Tuerzo a la izquierda en el primer cruce. Ya ha oscurecido; el suelo brilla por la humedad bajo la luz mortecina de las farolas. El frío ha espantado a la gente y las calles se ven vacías. No es que esta zona sea muy concurrida. Este es uno de esos barrios dormitorio donde los vecinos pasan el día fuera de aquí. Pese a que llevo cinco años trabajando en esta parte de la ciudad, nunca he paseado por ella. Me limito a llegar en coche y marcharme a mi propio barrio dormitorio. No tengo ni idea de qué comercios hay. Si encontrase una mercería para comprar unas medias de repuesto sería genial.
Se me ocurre que podría entrar en un bar y pedir un taxi desde el teléfono público. Claro que no hay muchos bares por aquí.
El primer copo de nieve me cae directamente en la punta de la nariz. Frente a mí los veo descender como plumón de pato; ligeros y blancos. Es bonito ver nevar. Relajante.
Me acuerdo del trabajo que me ha dado pasarme las planchas por el pelo para dejarlo liso como una tabla y ya no me agrada tanto la nieve. Si se me humedece el pelo, parecerá que llevo un estropajo viejo en la cabeza.
Como una sombra, intento pegarme a las fachadas para protegerme con los aleros de los tejados o los balcones, mientras acelero todo lo que puedo, taconeando con mis botas. El reloj de un poste de anuncios me avisa: son las seis y cuarto. Si tomara un taxi en estos momentos, aún podría llegar a tiempo a la cita, pero no se ven taxis por la calle. ¿Dónde están?
Me pregunto si Alberto esperará mucho rato una vez que pase la hora. ¡Con las ganas que tengo de conocerlo en persona!
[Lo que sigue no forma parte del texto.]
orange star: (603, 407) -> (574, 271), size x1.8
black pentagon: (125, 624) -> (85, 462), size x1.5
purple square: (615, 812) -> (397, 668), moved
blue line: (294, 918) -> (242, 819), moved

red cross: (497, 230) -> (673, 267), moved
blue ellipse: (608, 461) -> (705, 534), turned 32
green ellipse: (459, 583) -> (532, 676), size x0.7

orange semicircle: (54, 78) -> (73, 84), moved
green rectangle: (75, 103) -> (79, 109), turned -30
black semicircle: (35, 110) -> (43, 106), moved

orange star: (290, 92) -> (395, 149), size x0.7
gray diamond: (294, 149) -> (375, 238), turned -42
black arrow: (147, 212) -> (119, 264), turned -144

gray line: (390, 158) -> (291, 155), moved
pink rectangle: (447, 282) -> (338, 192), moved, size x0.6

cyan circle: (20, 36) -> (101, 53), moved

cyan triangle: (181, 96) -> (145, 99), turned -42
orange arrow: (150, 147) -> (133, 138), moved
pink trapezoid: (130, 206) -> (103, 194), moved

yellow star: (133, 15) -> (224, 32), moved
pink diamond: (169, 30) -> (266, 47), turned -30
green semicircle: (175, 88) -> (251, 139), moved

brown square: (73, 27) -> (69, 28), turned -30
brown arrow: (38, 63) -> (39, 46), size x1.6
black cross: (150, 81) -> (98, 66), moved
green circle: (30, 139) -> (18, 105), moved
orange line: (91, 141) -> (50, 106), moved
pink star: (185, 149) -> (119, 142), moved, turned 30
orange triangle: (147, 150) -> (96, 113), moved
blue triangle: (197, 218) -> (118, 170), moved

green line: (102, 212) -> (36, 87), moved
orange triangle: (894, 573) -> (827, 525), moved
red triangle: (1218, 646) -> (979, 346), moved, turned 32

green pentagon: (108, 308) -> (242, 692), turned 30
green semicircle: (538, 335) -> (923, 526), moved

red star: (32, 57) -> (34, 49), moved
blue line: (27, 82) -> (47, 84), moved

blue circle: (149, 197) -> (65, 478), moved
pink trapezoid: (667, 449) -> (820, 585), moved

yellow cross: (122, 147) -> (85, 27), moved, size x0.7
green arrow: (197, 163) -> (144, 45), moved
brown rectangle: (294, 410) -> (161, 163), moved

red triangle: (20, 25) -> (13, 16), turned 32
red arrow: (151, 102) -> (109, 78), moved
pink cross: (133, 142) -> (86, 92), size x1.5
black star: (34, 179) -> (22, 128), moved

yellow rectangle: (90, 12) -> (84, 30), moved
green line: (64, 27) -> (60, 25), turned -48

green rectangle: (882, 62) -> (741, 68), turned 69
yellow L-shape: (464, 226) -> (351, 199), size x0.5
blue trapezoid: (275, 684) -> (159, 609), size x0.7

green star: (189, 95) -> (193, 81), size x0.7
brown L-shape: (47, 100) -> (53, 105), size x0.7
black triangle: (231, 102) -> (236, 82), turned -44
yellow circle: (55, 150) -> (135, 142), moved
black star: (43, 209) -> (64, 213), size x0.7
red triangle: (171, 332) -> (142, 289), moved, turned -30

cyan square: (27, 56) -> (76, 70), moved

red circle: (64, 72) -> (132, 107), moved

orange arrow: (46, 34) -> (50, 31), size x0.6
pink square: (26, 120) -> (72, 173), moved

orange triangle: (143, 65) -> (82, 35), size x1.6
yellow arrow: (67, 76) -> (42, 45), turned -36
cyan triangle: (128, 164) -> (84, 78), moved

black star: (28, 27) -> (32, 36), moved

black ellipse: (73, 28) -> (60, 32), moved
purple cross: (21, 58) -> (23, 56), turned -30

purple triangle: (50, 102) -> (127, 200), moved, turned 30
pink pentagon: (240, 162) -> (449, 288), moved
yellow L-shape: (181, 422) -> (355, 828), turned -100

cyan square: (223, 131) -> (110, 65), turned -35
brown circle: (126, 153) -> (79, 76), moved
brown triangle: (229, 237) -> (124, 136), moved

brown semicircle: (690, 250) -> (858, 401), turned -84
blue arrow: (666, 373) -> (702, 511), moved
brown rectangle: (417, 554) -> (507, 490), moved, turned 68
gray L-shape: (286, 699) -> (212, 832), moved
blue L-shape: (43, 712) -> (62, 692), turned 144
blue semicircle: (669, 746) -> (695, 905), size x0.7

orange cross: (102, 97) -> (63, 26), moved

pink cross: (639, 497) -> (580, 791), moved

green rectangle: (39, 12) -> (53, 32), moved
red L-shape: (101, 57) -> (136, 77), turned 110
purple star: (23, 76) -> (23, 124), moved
Alberto M: Parece que hoy lo has pasado bien en la oficina
Marta García: Sí. Me gusta el ambiente que hay. Creo que nos llevamos bien. Y eso que somos muy diferentes.
Alberto M: Yo también estoy a gusto en mi oficina. Así se trabaja mejor.
Marta García: Hemos hecho «el amigo invisible» con los regalos de Navidad. Me han regalado una preciosa orquídea blanca. ¡No sé cómo han adivinado que era mi flor preferida!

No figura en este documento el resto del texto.